## How to complete this task
Start at the line in the entries below that contains "Buzo Infantil Puma", stop at the line that contains "accesibilidad.", and output exactly the lines in that span, both ends included.

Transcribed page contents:

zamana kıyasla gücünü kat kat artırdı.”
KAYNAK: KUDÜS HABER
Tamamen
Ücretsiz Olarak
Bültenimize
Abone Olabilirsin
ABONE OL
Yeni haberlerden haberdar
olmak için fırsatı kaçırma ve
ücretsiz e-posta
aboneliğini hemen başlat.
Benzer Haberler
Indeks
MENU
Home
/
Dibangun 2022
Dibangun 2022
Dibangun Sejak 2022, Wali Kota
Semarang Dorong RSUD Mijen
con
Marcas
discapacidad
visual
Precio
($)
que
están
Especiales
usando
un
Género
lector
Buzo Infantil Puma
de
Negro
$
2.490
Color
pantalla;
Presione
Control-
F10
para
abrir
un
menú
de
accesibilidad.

==

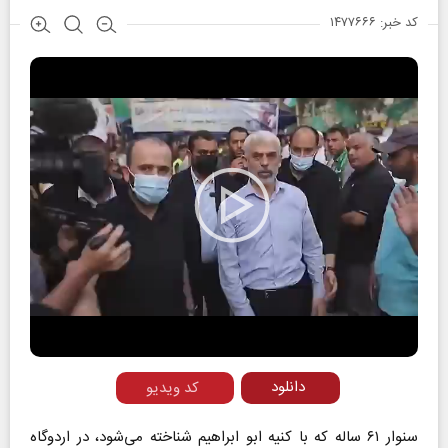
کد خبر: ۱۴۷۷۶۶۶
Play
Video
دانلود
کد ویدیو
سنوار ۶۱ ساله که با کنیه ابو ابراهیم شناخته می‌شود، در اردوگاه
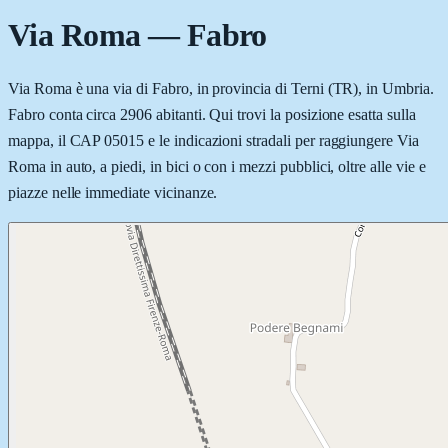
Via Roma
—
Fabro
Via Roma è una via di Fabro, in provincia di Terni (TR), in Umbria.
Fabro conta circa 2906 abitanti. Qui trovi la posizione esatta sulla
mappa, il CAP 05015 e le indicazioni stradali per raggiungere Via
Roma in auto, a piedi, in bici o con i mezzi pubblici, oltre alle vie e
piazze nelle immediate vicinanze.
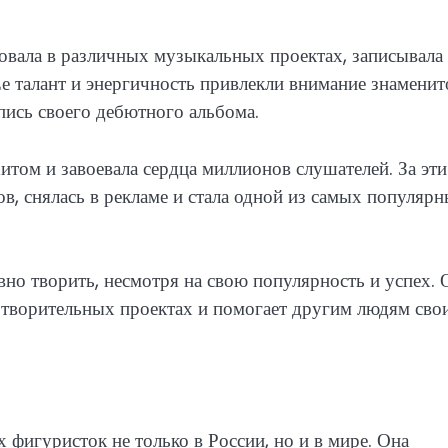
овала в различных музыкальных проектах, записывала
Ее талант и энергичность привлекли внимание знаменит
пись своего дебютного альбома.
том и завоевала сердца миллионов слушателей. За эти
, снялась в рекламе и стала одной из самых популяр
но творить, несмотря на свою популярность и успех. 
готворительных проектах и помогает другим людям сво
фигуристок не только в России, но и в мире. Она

...

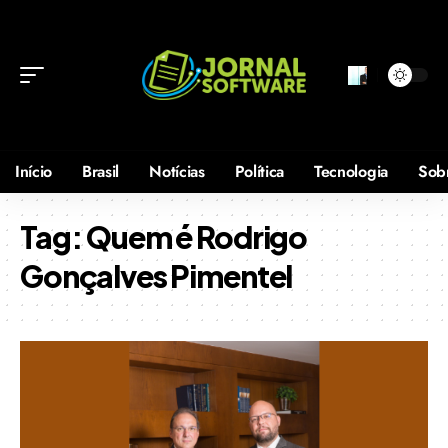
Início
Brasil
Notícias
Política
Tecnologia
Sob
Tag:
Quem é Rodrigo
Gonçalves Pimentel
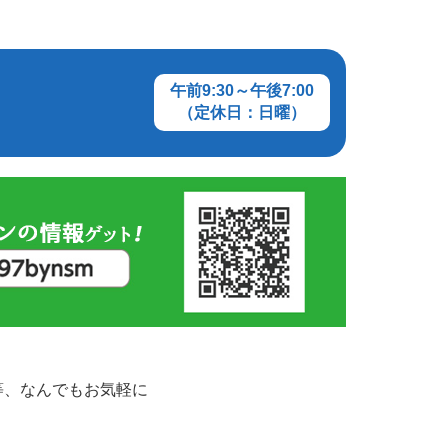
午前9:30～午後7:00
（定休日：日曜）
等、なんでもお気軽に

## Solution to this problem
Buzo Infantil Puma
de
Negro
$
2.490
Color
pantalla;
Presione
Control-
F10
para
abrir
un
menú
de
accesibilidad.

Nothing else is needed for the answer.